This past August, the Oswaldo Cruz Foundation hosted a symposium in commemoration of the thirtieth anniversary of the worldwide eradication of smallpox, an unprecedented accomplishment announced at the World Health Assembly on May 8, 1979.

The symposium brought a number of protagonists from the Smallpox Eradication Program together to discuss their experiences as well as any lessons they had learned that could be applied to combating other diseases. This issue of História, Ciências, Saúde - Manguinhos features Gilberto Hochman and Steven Palmer's exclusive interview with Dr. Donald A. Henderson, director of the World Health Organization's campaign from 1966 through 1977. We also bring you excerpts from a travel diary written by another campaign participant, Robert J. Wilson, a Canadian who kept notes on his April 1967 trip to Brazil. Palmer, Hochman, and Arbex's analysis of this documental source leads to interesting reflections on the campaign in Brazil, the vaccines used here, and the role played by expert communities in this international endeavor.

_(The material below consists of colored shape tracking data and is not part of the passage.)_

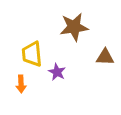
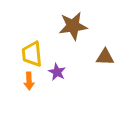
brown star: moved 1 px left, 1 px up
orange arrow: moved 8 px right, 3 px up
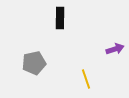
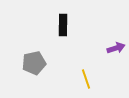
black rectangle: moved 3 px right, 7 px down
purple arrow: moved 1 px right, 1 px up
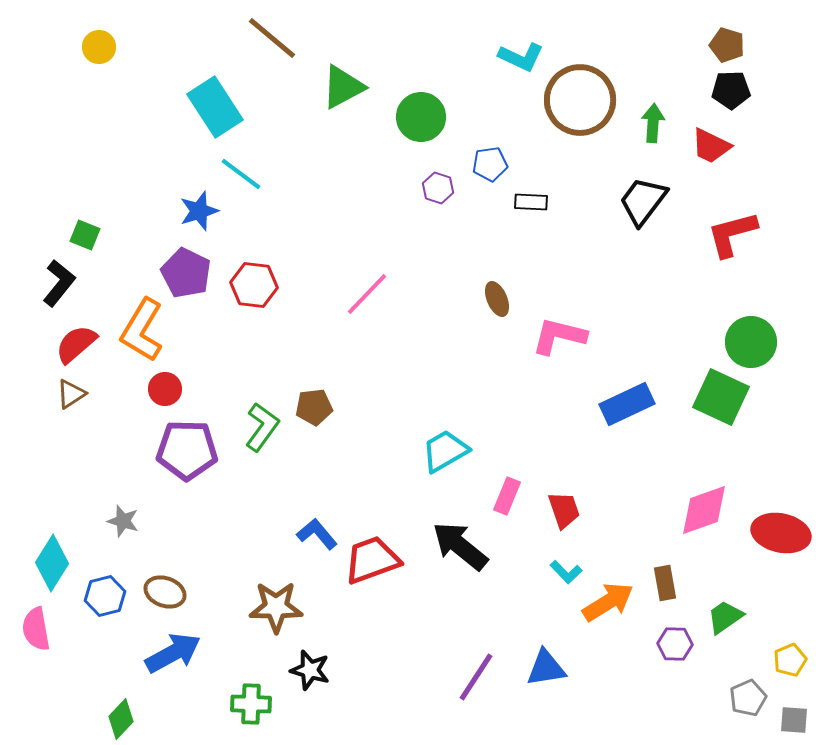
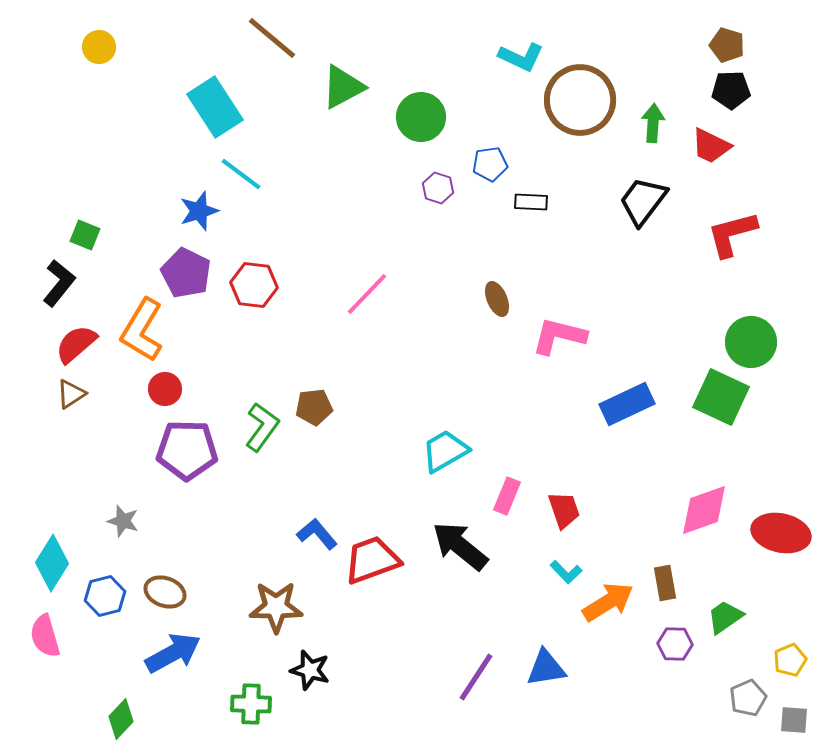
pink semicircle at (36, 629): moved 9 px right, 7 px down; rotated 6 degrees counterclockwise
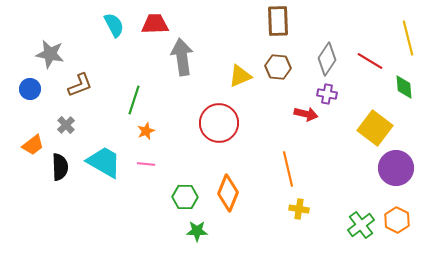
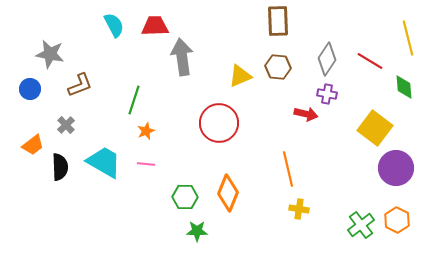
red trapezoid: moved 2 px down
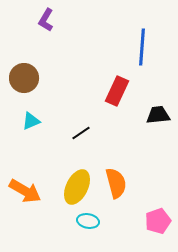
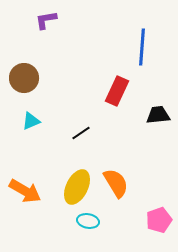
purple L-shape: rotated 50 degrees clockwise
orange semicircle: rotated 16 degrees counterclockwise
pink pentagon: moved 1 px right, 1 px up
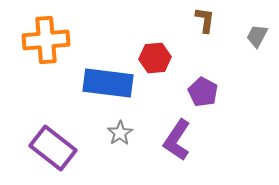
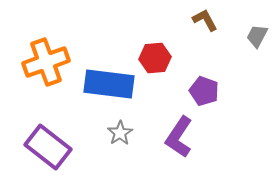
brown L-shape: rotated 36 degrees counterclockwise
orange cross: moved 22 px down; rotated 15 degrees counterclockwise
blue rectangle: moved 1 px right, 1 px down
purple pentagon: moved 1 px right, 1 px up; rotated 8 degrees counterclockwise
purple L-shape: moved 2 px right, 3 px up
purple rectangle: moved 5 px left, 1 px up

Our Analysis section opens with a fascinating article by André Luis de Lima Carvalho and Ricardo Waizbort about a figure not well known to us here in Brazil: Frances Power Cobbe, who earned renown in Victorian England as a social militant. Concerns about the ethical legitimacy of certain uses of animals fell on especially fertile ground in that country, which in 1822 had passed a law establishing penalties for the mistreatment of animals. André and Ricardo's article focuses primarily on clashes between Cobbe and Charles Darwin over the use of animals in scientific experiments. What lies at the crux of this article is the relation between humans and non-humans, between science and nature, which brings us to two other articles that examine nature from different angles. In one of these, two geographers from Campinas State University (Unicamp) explore Alexander von Humboldt's notions on the topic and his relation to the genesis of modern physical geography. Antonio Carlos Vitte, philosopher, and Roberison Wittgenstein Dias da Silveira, a hybrid of agronomist, sociologist, and anthropologist, address "postmodern antinomies on nature." As these authors see it, Humboldt developed a new interpretation of nature on Earth's surface, where the concepts of space and geographic landscape were essential, underpinned by a complex interweaving of aesthetic and instrumental influences. Modern physical geography, they argue, was essentially built upon the thinking expressed by Humboldt in his Views of nature and Cosmos. For the authors, the latter book offers current geographic knowledge a scientific and philosophical answer to the physical geography/human geography duality and thus responds to our contemporary need to transcend the confined borders of formal disciplines.

José Marcos Froehlich and Celso Reni Braida analyze the notions of nature underlying our current conception of science. After presenting a brief inventory of the ideas entertained about this polysemic concept at different points in history, the authors draw our attention to current inconsistencies in postmodern images of nature, relying primarily on the thinking of Fredric Jameson, one of the few Marxists who used postmodern language in a materialistic analysis of the cultural logic of postmodernity in the 1990s.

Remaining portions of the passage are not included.